=== Section Start ===

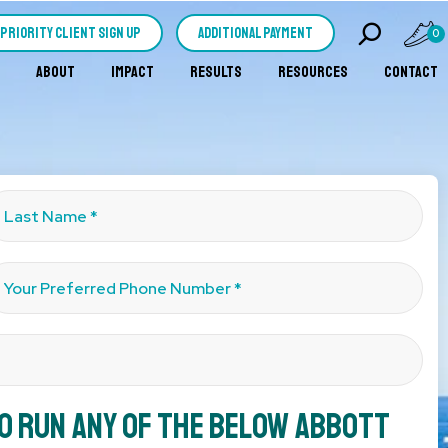
PRIORITY CLIENT SIGN UP
Additional Payment
0
ABOUT
IMPACT
RESULTS
RESOURCES
CONTACT
to run any of the below Abbott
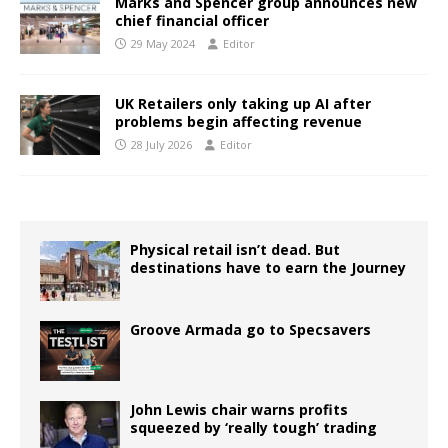
Marks and Spencer group announces new
chief financial officer
29 May 2024
Editor
UK Retailers only taking up AI after
problems begin affecting revenue
28 July 2026
Editor
Physical retail isn’t dead. But
destinations have to earn the Journey
Groove Armada go to Specsavers
John Lewis chair warns profits
squeezed by ‘really tough’ trading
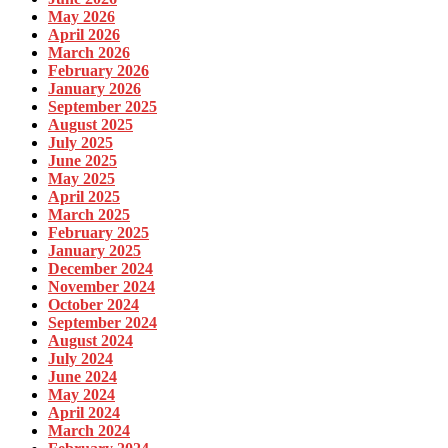
May 2026
April 2026
March 2026
February 2026
January 2026
September 2025
August 2025
July 2025
June 2025
May 2025
April 2025
March 2025
February 2025
January 2025
December 2024
November 2024
October 2024
September 2024
August 2024
July 2024
June 2024
May 2024
April 2024
March 2024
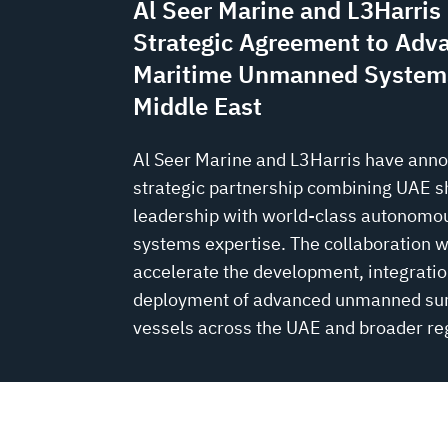
Al Seer Marine and L3Harri
Strategic Agreement to Adv
Maritime Unmanned Systems
Middle East
Al Seer Marine and L3Harris have ann
strategic partnership combining UAE s
leadership with world-class autonomo
systems expertise. The collaboration wi
accelerate the development, integratio
deployment of advanced unmanned su
vessels across the UAE and broader re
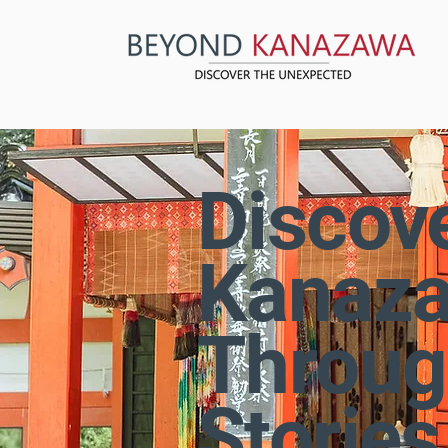
Discov
Kanaz
Throug
Stories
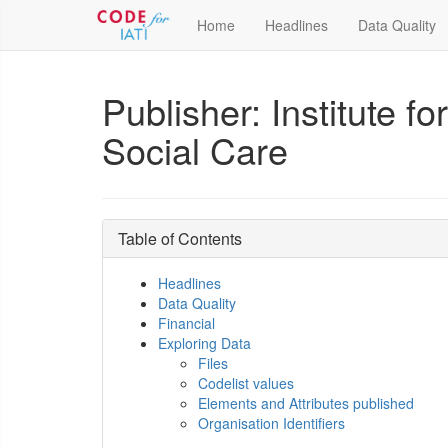
Home
Headlines
Data Quality
Publisher: Institute 
Social Care
Table of Contents
Headlines
Data Quality
Financial
Exploring Data
Files
Codelist values
Elements and Attributes published
Organisation Identifiers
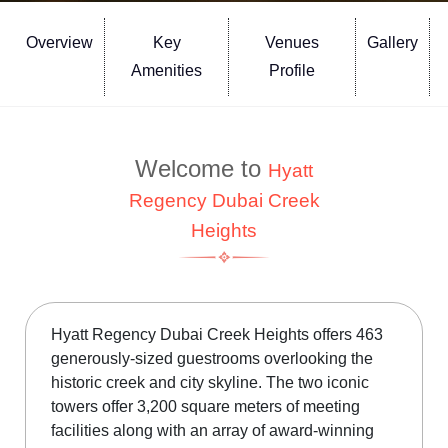
Overview
Key
Venues
Gallery
Amenities
Profile
Welcome to
Hyatt
Regency Dubai Creek
Heights
Hyatt Regency Dubai Creek Heights offers 463
generously-sized guestrooms overlooking the
historic creek and city skyline. The two iconic
towers offer 3,200 square meters of meeting
facilities along with an array of award-winning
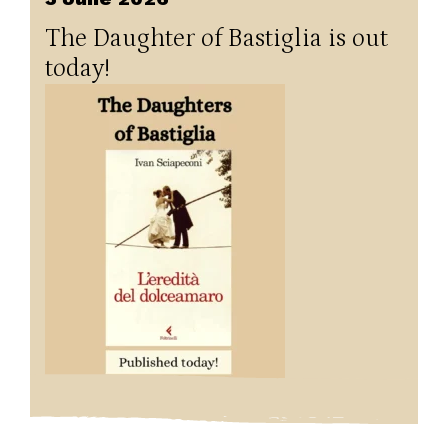
The Daughter of Bastiglia is out
today!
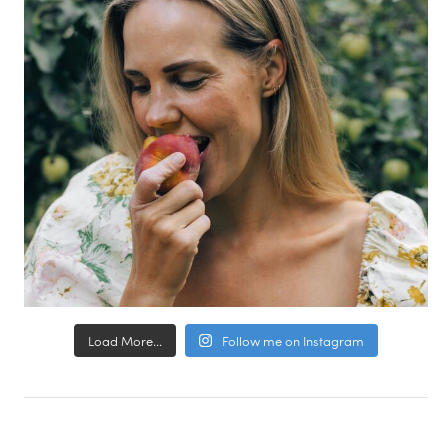
Load More...
Follow me on Instagram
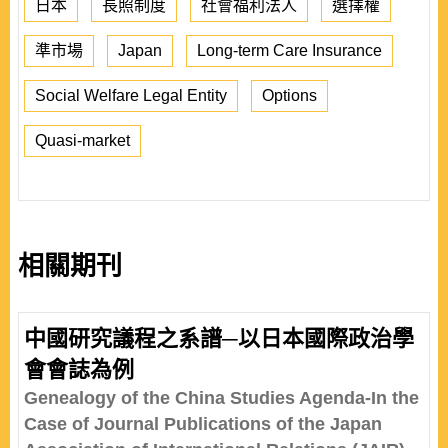
日本
長照制度
社會福利法人
選擇權
準市場
Japan
Long-term Care Insurance
Social Welfare Legal Entity
Options
Quasi-market
相關期刊
中國研究議程之系譜─以日本國際政治學
會會誌為例
Genealogy of the China Studies Agenda-In the
Case of Journal Publications of the Japan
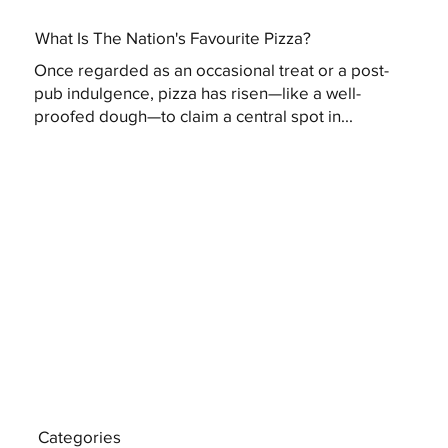
What Is The Nation's Favourite Pizza?
Once regarded as an occasional treat or a post-
pub indulgence, pizza has risen—like a well-
proofed dough—to claim a central spot in...
Categories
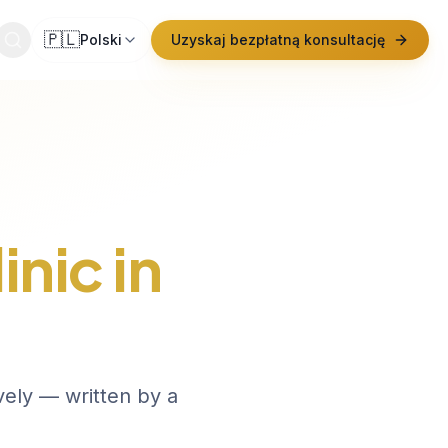
🇵🇱
Polski
Uzyskaj bezpłatną konsultację
inic in
vely — written by a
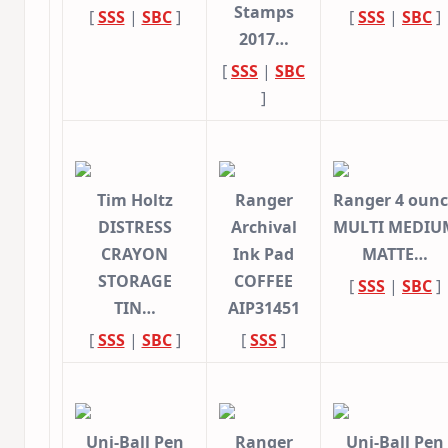
Stamps
[
SSS
|
SBC
]
[
SSS
|
SBC
]
2017…
[
SSS
|
SBC
]
Tim Holtz
Ranger
Ranger 4 oun
DISTRESS
Archival
MULTI MEDIU
CRAYON
Ink Pad
MATTE…
STORAGE
COFFEE
[
SSS
|
SBC
]
TIN…
AIP31451
[
SSS
|
SBC
]
[
SSS
]
Uni-Ball Pen
Ranger
Uni-Ball Pen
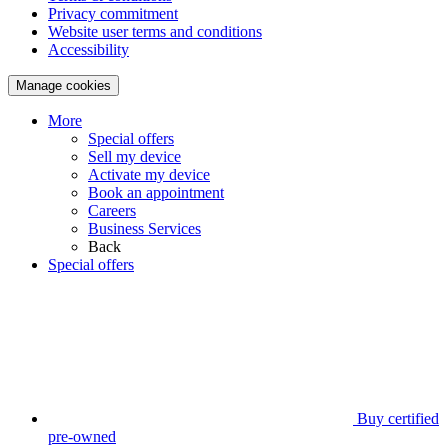
Privacy commitment
Website user terms and conditions
Accessibility
Manage cookies
More
Special offers
Sell my device
Activate my device
Book an appointment
Careers
Business Services
Back
Special offers
Buy certified
pre-owned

=== Section End ===

When you repeat the lines above, keep them exact and leave out each image they contain.

PRIORITY CLIENT SIGN UP
Additional Payment
0
ABOUT
IMPACT
RESULTS
RESOURCES
CONTACT
to run any of the below Abbott
Marks and Spencer group announces new
chief financial officer
29 May 2024
Editor
UK Retailers only taking up AI after
problems begin affecting revenue
28 July 2026
Editor
Physical retail isn’t dead. But
destinations have to earn the Journey
Groove Armada go to Specsavers
John Lewis chair warns profits
squeezed by ‘really tough’ trading
May 2026
April 2026
March 2026
February 2026
January 2026
September 2025
August 2025
July 2025
June 2025
May 2025
April 2025
March 2025
February 2025
January 2025
December 2024
November 2024
October 2024
September 2024
August 2024
July 2024
June 2024
May 2024
April 2024
March 2024
Al Seer Marine and L3Harri
Strategic Agreement to Adv
Maritime Unmanned Systems
Middle East
Al Seer Marine and L3Harris have ann
strategic partnership combining UAE s
leadership with world-class autonomo
systems expertise. The collaboration wi
accelerate the development, integratio
deployment of advanced unmanned su
vessels across the UAE and broader re
Discov
Kanaz
Throug
Stories
Home
Headlines
Data Quality
Publisher: Institute 
Social Care
Table of Contents
Headlines
Data Quality
Financial
Exploring Data
Files
Codelist values
Elements and Attributes published
Organisation Identifiers
Overview
Key
Venues
Gallery
Amenities
Profile
Welcome to
Hyatt
Regency Dubai Creek
Heights
Hyatt Regency Dubai Creek Heights offers 463
generously-sized guestrooms overlooking the
historic creek and city skyline. The two iconic
towers offer 3,200 square meters of meeting
facilities along with an array of award-winning
The Daughter of Bastiglia is out
today!
Load More...
Follow me on Instagram
日本
長照制度
社會福利法人
選擇權
準市場
Japan
Long-term Care Insurance
Social Welfare Legal Entity
Options
Quasi-market
相關期刊
中國研究議程之系譜─以日本國際政治學
會會誌為例
Genealogy of the China Studies Agenda-In the
Case of Journal Publications of the Japan
What Is The Nation's Favourite Pizza?
Once regarded as an occasional treat or a post-
pub indulgence, pizza has risen—like a well-
proofed dough—to claim a central spot in...
Categories
🇵🇱
Polski
Uzyskaj bezpłatną konsultację
inic in
vely — written by a
Stamps
[
SSS
|
SBC
]
[
SSS
|
SBC
]
2017…
[
SSS
|
SBC
]
Tim Holtz
Ranger
Ranger 4 oun
DISTRESS
Archival
MULTI MEDIU
CRAYON
Ink Pad
MATTE…
STORAGE
COFFEE
[
SSS
|
SBC
]
TIN…
AIP31451
[
SSS
|
SBC
]
[
SSS
]
Uni-Ball Pen
Ranger
Uni-Ball Pen
Privacy commitment
Website user terms and conditions
Accessibility
Manage cookies
More
Special offers
Sell my device
Activate my device
Book an appointment
Careers
Business Services
Back
Special offers
Buy certified
pre-owned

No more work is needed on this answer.